PROVIDED MATERIAL Block Start

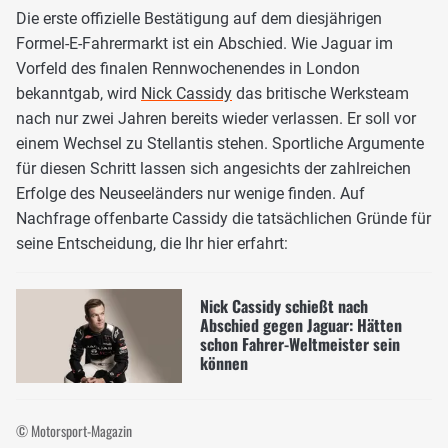
Die erste offizielle Bestätigung auf dem diesjährigen
Formel-E-Fahrermarkt ist ein Abschied. Wie Jaguar im
Vorfeld des finalen Rennwochenendes in London
bekanntgab, wird
Nick Cassidy
das britische Werksteam
nach nur zwei Jahren bereits wieder verlassen. Er soll vor
einem Wechsel zu Stellantis stehen. Sportliche Argumente
für diesen Schritt lassen sich angesichts der zahlreichen
Erfolge des Neuseeländers nur wenige finden. Auf
Nachfrage offenbarte Cassidy die tatsächlichen Gründe für
seine Entscheidung, die Ihr hier erfahrt:
Nick Cassidy schießt nach
Abschied gegen Jaguar: Hätten
schon Fahrer-Weltmeister sein
können
© Motorsport-Magazin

PROVIDED MATERIAL Block End

GOAL OF THE EXERCISE:
Print all of the data exactly, and do not carry over any pictures.

OUTPUT:
Die erste offizielle Bestätigung auf dem diesjährigen
Formel-E-Fahrermarkt ist ein Abschied. Wie Jaguar im
Vorfeld des finalen Rennwochenendes in London
bekanntgab, wird
Nick Cassidy
das britische Werksteam
nach nur zwei Jahren bereits wieder verlassen. Er soll vor
einem Wechsel zu Stellantis stehen. Sportliche Argumente
für diesen Schritt lassen sich angesichts der zahlreichen
Erfolge des Neuseeländers nur wenige finden. Auf
Nachfrage offenbarte Cassidy die tatsächlichen Gründe für
seine Entscheidung, die Ihr hier erfahrt:
Nick Cassidy schießt nach
Abschied gegen Jaguar: Hätten
schon Fahrer-Weltmeister sein
können
© Motorsport-Magazin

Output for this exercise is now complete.